Northern Ireland - The Home of Golf?!
It also adds to what is quickly becoming a legendary run of form for the golfers of Northern Ireland.

Northern Ireland's Finest - McIlroy, McDowell and Clarke
Clarke's Open win was the first for a Brit this century. The last was Paul Lawrie in 1999. He however was Scottish and you have to go back to 1992 for the last Englishman to win - Nick Faldo.

Before Graeme McDowell won the US Open last year, he was the first man from Northern Ireland to win a major of any kind since Fred Daly won The Open back in 1947. Yet now, 3 of the last 6 winners are all from that corner of the Emerald Isle. What is more extraordinary is that they have not all been won by one individual but by 3 - McDowell, McIlroy and Clarke.

It is in sporting, historic terms, an extraorindary feat for such a small nation that will probably never be repeated.

But if you go back just a few years and include Padraig Harrington's 3 major wins for the Republic of Ireland back in 2007/08, then 6 of the last 17 majors have been won by players from the island of Ireland!

An American Decline
This has all come along at a time which has seen a welcome renaissance in European golf.

The current world rankings shows Europeans in the top 4 with Englishmen Luke Donald and Lee Westwood leading German Martin Kaymer and McIlory. Graeme McDowell currently stands in 11th with Englishmen Paul Casey and Ian Poulter not far behind in 15th and 16th. That's 6 Brits and 7 Europeans inside the World's Top 16. A far cry from the American domination of recent years (Tiger Woods' fall to No.20 a clear sign of this).

South Africa have also seen a renaissance of their own. Under the watchful eye of old hand Ernie Els, a new legion of South African stars have stepped out of his, Reteif Goosen and Gary Players shadows. Gary Players 9th and final major victory was in 1978 and a lean spell followed until Ernie Els won the first of his 3 majors to-date in 1994. Between then and 2004, he and Goosen won between them, 4 US Open titles and an Open title also.
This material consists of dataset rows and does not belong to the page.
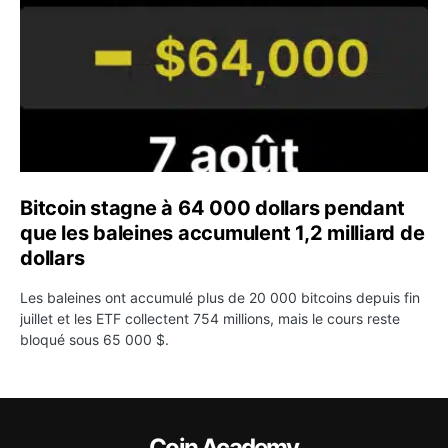
Bitcoin stagne à 64 000 dollars pendant
que les baleines accumulent 1,2 milliard de
dollars
Les baleines ont accumulé plus de 20 000 bitcoins depuis fin
juillet et les ETF collectent 754 millions, mais le cours reste
bloqué sous 65 000 $.
Coin Academy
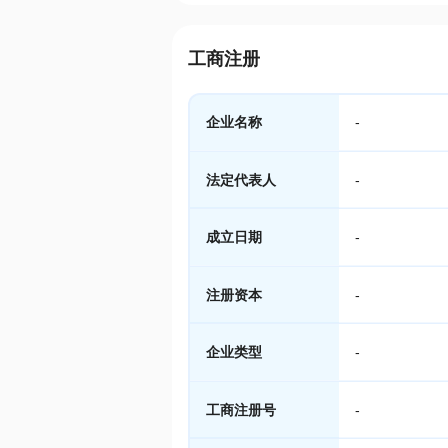
工商注册
企业名称
-
法定代表人
-
成立日期
-
注册资本
-
企业类型
-
工商注册号
-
After a hiatus, they are striking back with victories for Trevor Immelman in the 2008 US Masters and wins in the last 12 months for Louis Oosthuizen at the 2010 Open and Charl Schwartzel at at the 2011 US Masters.

In all, 5 of the last 6 majors have been won by players from either Northern Ireland or South Africa. The 6th, the 2010 US PGA Championship, was won by the German Martin Kaymer.
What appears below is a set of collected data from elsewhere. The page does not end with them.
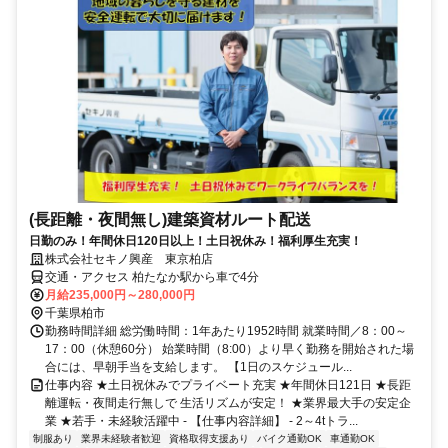
(長距離・夜間無し)建築資材ルート配送
日勤のみ！年間休日120日以上！土日祝休み！福利厚生充実！
株式会社セキノ興産 東京柏店
交通・アクセス 柏たなか駅から車で4分
月給235,000円～280,000円
千葉県柏市
勤務時間詳細 総労働時間：1年あたり1952時間 就業時間／8：00～
17：00（休憩60分） 始業時間（8:00）より早く勤務を開始された場
合には、早朝手当を支給します。 【1日のスケジュール...
仕事内容 ★土日祝休みでプライベート充実 ★年間休日121日 ★長距
離運転・夜間走行無しで 生活リズムが安定！ ★業界最大手の安定企
業 ★若手・未経験活躍中 - 【仕事内容詳細】 - 2～4tトラ...
制服あり
業界未経験者歓迎
資格取得支援あり
バイク通勤OK
車通勤OK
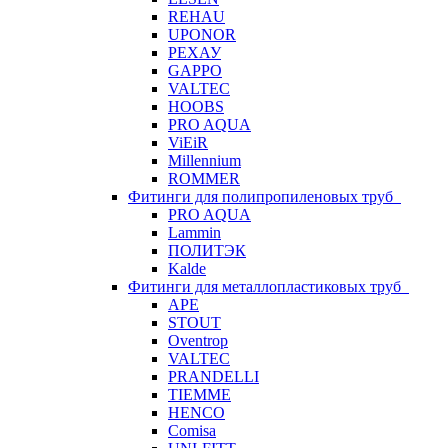
REHAU
UPONOR
РЕХАУ
GAPPO
VALTEC
HOOBS
PRO AQUA
ViEiR
Millennium
ROMMER
Фитинги для полипропиленовых труб
PRO AQUA
Lammin
ПОЛИТЭК
Kalde
Фитинги для металлопластиковых труб
APE
STOUT
Oventrop
VALTEC
PRANDELLI
TIEMME
HENCO
Comisa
It is therefore the first time in 100 years, since America have gone 6 golfing majors without a victory. In historic terms, what we are currently experiencing is a golfing famine for the most illustrious country in the history of the game. Their last major winner was Phil Mickelson who won the 4th of his majors to-date at the 2010 US Masters.

Indeed, the upcoming US PGA Championship will make for intriguing viewing. Because it America fails to win in a 7th consective major, it will only be the second year since 1910 that America will have gone through an entire calendar year without winning a major (the other being in 1994). Whatever happens between August 11th-14th at the Atlanta Athletic Club, the American run of having failed to win any of the last 3 US PGA Championships (Harrington in '08, Yang Yong-eun in '09 and Kaymer in '10) is its worst in the history of this most American dominant of golfing majors.
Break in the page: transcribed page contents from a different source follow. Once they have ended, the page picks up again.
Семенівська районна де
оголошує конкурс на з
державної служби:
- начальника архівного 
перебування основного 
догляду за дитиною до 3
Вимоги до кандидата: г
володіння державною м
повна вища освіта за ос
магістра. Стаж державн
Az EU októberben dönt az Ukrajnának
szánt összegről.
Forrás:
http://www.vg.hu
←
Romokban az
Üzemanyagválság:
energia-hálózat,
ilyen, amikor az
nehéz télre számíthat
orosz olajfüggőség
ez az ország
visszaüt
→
Indeed, looking comparably at the other majors, their worst run in the US Masters was in failing to win it in 4 consecutive years between 1988-1991 (Lyle, Faldo, Faldo and Woosnam). Since 1910, the same 4 year drought struck the Americans in the US Open only recently between 2004-2007 (Goosen, Michael Campbell, Geoff Ogilvy, Angel Cabrera). Of all of the majors, it is unsurprisingly, the only non-American based Open which has provided them with the most difficulty of the years. Between 1946-1969, there were only 6 American winners (Sam Snead '46, Ben Hogan '53, Arnold Palmer '61 & '62, Tony Lema '64 and Jack Nicklaus '66). Another American black patch was struck between 1984-1994 when the only winner in 1989 was Mark Calcavecchia. Another won is running at present with only one winner in the last 5 (Stewart Cink in 2009).

So whilst they've had their black patches before, looking at this list of golfing major winners shows that the current patch is arguably as bad in the round as any that has gone before.

But whilst the Americans may look ponderously at a bleak recent record at a sport in which it has excelled over the years, as an European but as a Brit in particular, it is a time to rejoice. But most particularly, if you come from that Northern Irish part of the union!

If it isn't asking too much, more of the same please!